– Diffamierung, Hass und Hetze aus Angst vor Veränderung und eigenem Versagen –
Mit der Politik der Ampel sind die Deutschen unzufrieden. Nun gehören zum Bündnis drei Parteien, aber nur die Grünen dienen neben dem Kanzler als Projektionsfläche für geharnischte Kritik bis unter die Gürtellinie. Sie trifft eine abgrundtiefe Verachtung, die die Spitze der allgemein verfallenden politischen Sitten darstellt, die die Parteien auch einem Teil der Bevölkerung sukzessive eingepflanzt haben. Kein Wunder, wenn sie von der Unionsspitze noch vor der AfD als „Hauptgegner“ eingestuft werden. Dabei lenken alle mit ihrem Grünen-Bashing vom eigenen Versagen ab.
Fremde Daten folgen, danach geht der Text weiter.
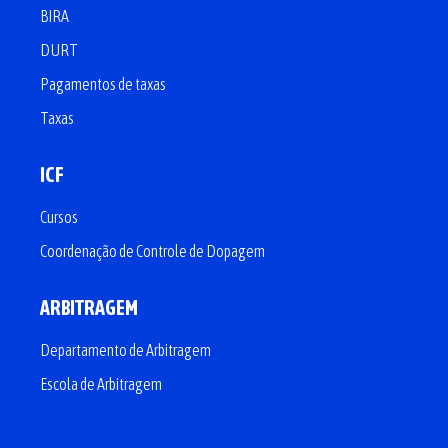
BIRA
DURT
Pagamentos de taxas
Taxas
ICF
Cursos
Coordenação de Controle de Dopagem
ARBITRAGEM
Departamento de Arbitragem
Escola de Arbitragem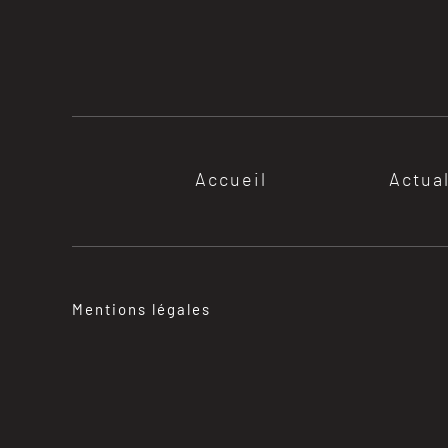
Accueil
Actua
Mentions légales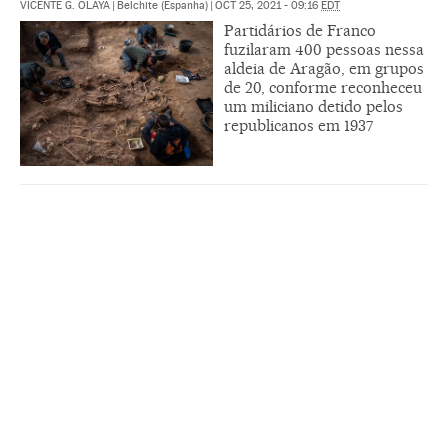
VICENTE G. OLAYA
|
Belchite (Espanha)
|
OCT 25, 2021 - 09:16
EDT
Partidários de Franco
fuzilaram 400 pessoas nessa
aldeia de Aragão, em grupos
de 20, conforme reconheceu
um miliciano detido pelos
republicanos em 1937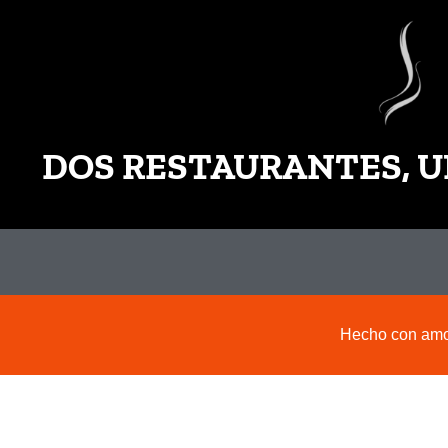
DOS RESTAURANTES, U
Hecho con amor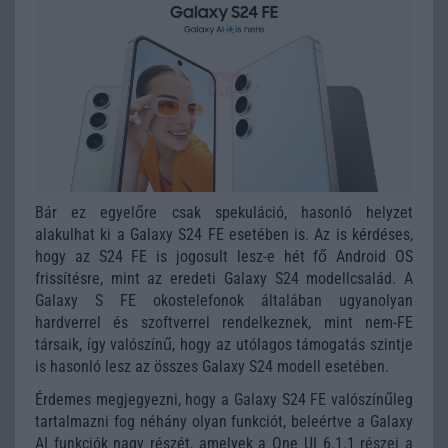
Bár ez egyelőre csak spekuláció, hasonló helyzet
alakulhat ki a Galaxy S24 FE esetében is. Az is kérdéses,
hogy az S24 FE is jogosult lesz-e hét fő Android OS
frissítésre, mint az eredeti Galaxy S24 modellcsalád. A
Galaxy S FE okostelefonok általában ugyanolyan
hardverrel és szoftverrel rendelkeznek, mint nem-FE
társaik, így valószínű, hogy az utólagos támogatás szintje
is hasonló lesz az összes Galaxy S24 modell esetében.
Érdemes megjegyezni, hogy a Galaxy S24 FE valószínűleg
tartalmazni fog néhány olyan funkciót, beleértve a Galaxy
AI funkciók nagy részét, amelyek a One UI 6.1.1 részei a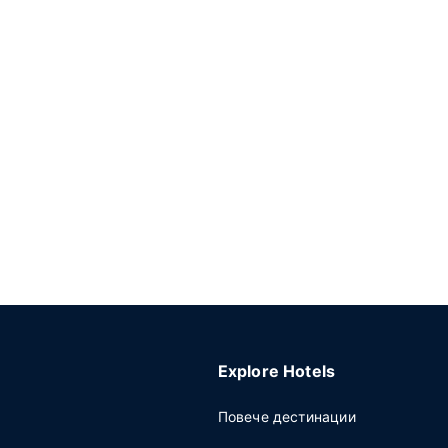
Explore Hotels
Повече дестинации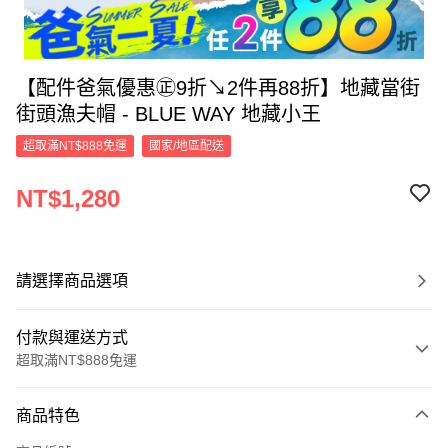
【配件爸氣優惠㊣9折↘2件再88折】地藏當街
街頭漁夫帽 - BLUE WAY 地藏小王
超取滿NT$888免運
國家/地區配送
NT$1,280
請選擇商品選項
付款與運送方式
超取滿NT$888免運
付款方式
商品特色
信用卡一次付款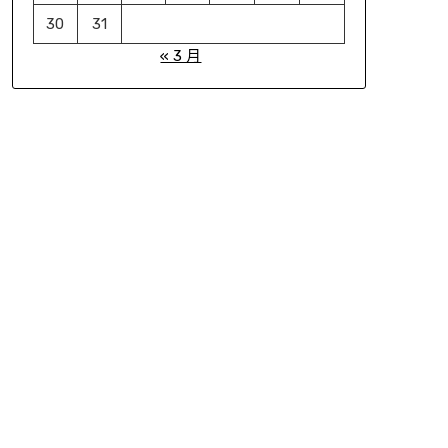
30
31
« 3 月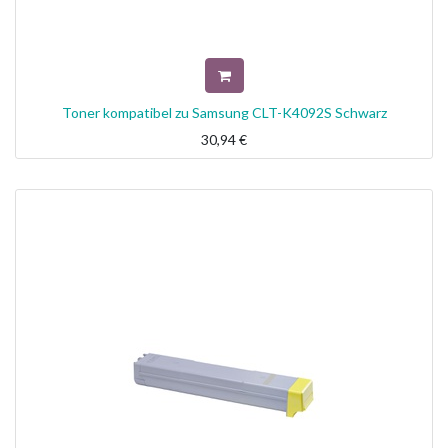
Toner kompatibel zu Samsung CLT-K4092S Schwarz
30,94
€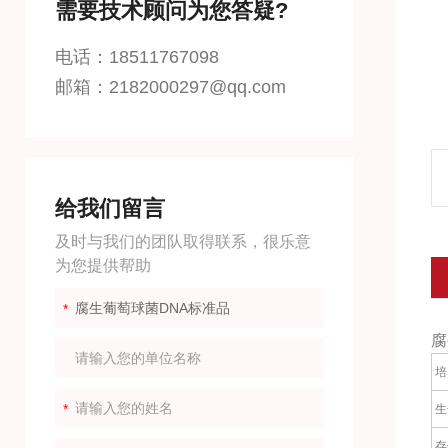
需要技术顾问为您答疑?
电话：18511767098
邮箱：2182000297@qq.com
给我们留言
及时与我们的团队取得联系，很乐意
为您提供帮助
腐
培
生
存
Was für ein Absturz! Wähnten sich die Grünen vor nicht allzu langer Zeit schon auf dem Weg zur Volkspartei mit 30 Prozent Zustimmung und Aussicht auf den Einzug ins Kanzleramt, so geht die Parteiführung nun nach einer Serie von bitteren Wahlniederlagen und aufgrund anhaltend mieser Umfragewerte bis in den einstelligen Bereich hinein in Sack und Asche: Omid Nouripour und Ricarda Lang werden mitsamt dem restlichen Vorstand konsequent Platz für neue Gesichter machen und so auch etwas Druck von den angeschlagenen grünen Figuren in der Regierung nehmen, Robert Habeck und Annalena Baerbock, beide wenig taugliche Vertreter deutscher Wirtschafts- beziehungsweise Außenpolitik.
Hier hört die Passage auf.